Myth: Root canal treatment is painful.
Truth: Root canal treatment relieves pain. Damaged tissues inside the tooth can cause a severe toothache. Root canal treatment removes these damaged tissues from inside the tooth to relieve pain and infection. Thanks to advancements in anesthetics and treatment techniques, the overwhelming majority of patients report that they are comfortable during the procedure. For the first few days after treatment, the tooth often feels sensitive, especially if pain or infection was present before the procedure. This discomfort is usually well-controlled with over-the-counter pain medications. After one week, only 5% of patients report discomfort is still present and they rate their pain level as mild.
Myth: Root canal treatment causes illness.
Truth: Root canal treatment is a safe and effective procedure that promotes healing of inflammation and infection in teeth and the surrounding tissues. A very small number of physicians and dentists claim that endodontically-treated teeth contribute to diseases in other parts of the body. These claims are based on outdated and poorly-performed research with questionable results likely caused by poor sanitation and imprecise research techniques. Multiple well-conducted studies show that people with root canal treatment are no more likely to be ill than people without them. Bacteria are present in the intestines, the mouth, and the teeth at all times, even in teeth that have never had a cavity, trauma, or root canal treatment. Root canal treatment greatly decreases the number of bacteria present in infected roots and promotes healing of infected tissues surrounding teeth that could cause serious health problems if left untreated.
Myth: The roots of my teeth are removed during root canal treatment.
Truth: During root canal treatment, inflamed or infected tissues are removed from the tunnels or canals in the center of your tooth. If the roots were removed, your tooth would not remain in place in your mouth. Root canal treatment involves disinfecting the central core of your tooth.

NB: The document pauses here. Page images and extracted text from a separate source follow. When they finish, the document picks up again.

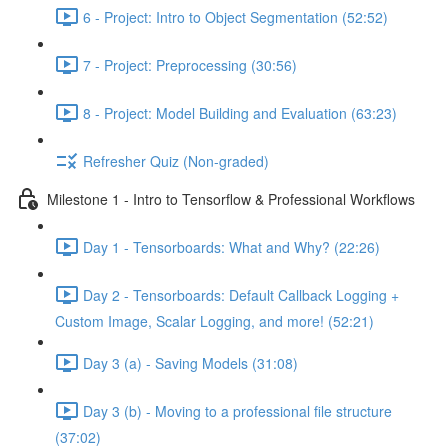
6 - Project: Intro to Object Segmentation (52:52)
7 - Project: Preprocessing (30:56)
8 - Project: Model Building and Evaluation (63:23)
Refresher Quiz (Non-graded)
Milestone 1 - Intro to Tensorflow & Professional Workflows
Day 1 - Tensorboards: What and Why? (22:26)
Day 2 - Tensorboards: Default Callback Logging +
Custom Image, Scalar Logging, and more! (52:21)
Day 3 (a) - Saving Models (31:08)
Day 3 (b) - Moving to a professional file structure
(37:02)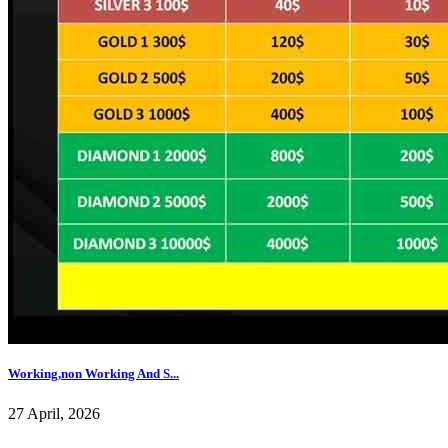
Working,non Working And S...
27 April, 2026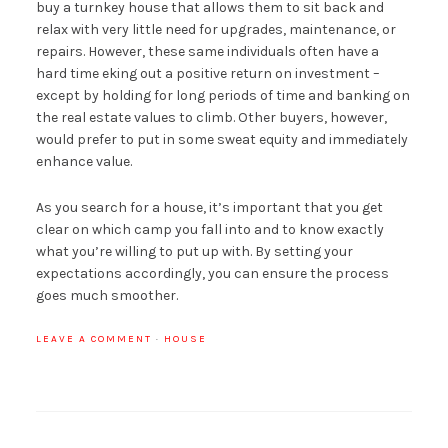
buy a turnkey house that allows them to sit back and
relax with very little need for upgrades, maintenance, or
repairs. However, these same individuals often have a
hard time eking out a positive return on investment –
except by holding for long periods of time and banking on
the real estate values to climb. Other buyers, however,
would prefer to put in some sweat equity and immediately
enhance value.
As you search for a house, it’s important that you get
clear on which camp you fall into and to know exactly
what you’re willing to put up with. By setting your
expectations accordingly, you can ensure the process
goes much smoother.
LEAVE A COMMENT
·
HOUSE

Myth: A good alternative to root canal treatment is extraction (pulling the tooth).
Truth: Saving your natural tooth, if possible, is usually the best option. In most cases, root canal treatment and proper restoration of your natural tooth is less expensive than the alternative of having the tooth extracted and replaced by an artificial tooth. Preserving your natural tooth usually takes less time, results in fewer complications, and looks more natural compared to alternative treatment options. Nothing looks, feels, or functions quite like your natural tooth. Root canal treatment has a very high success rate, often exceeding 90%, particularly when performed by an endodontist. When endodontically-treated teeth are properly restored, usually with a core foundation and crown, they can last as long as your other natural teeth.
Myth: Dental implants are a better option than root canal treatment.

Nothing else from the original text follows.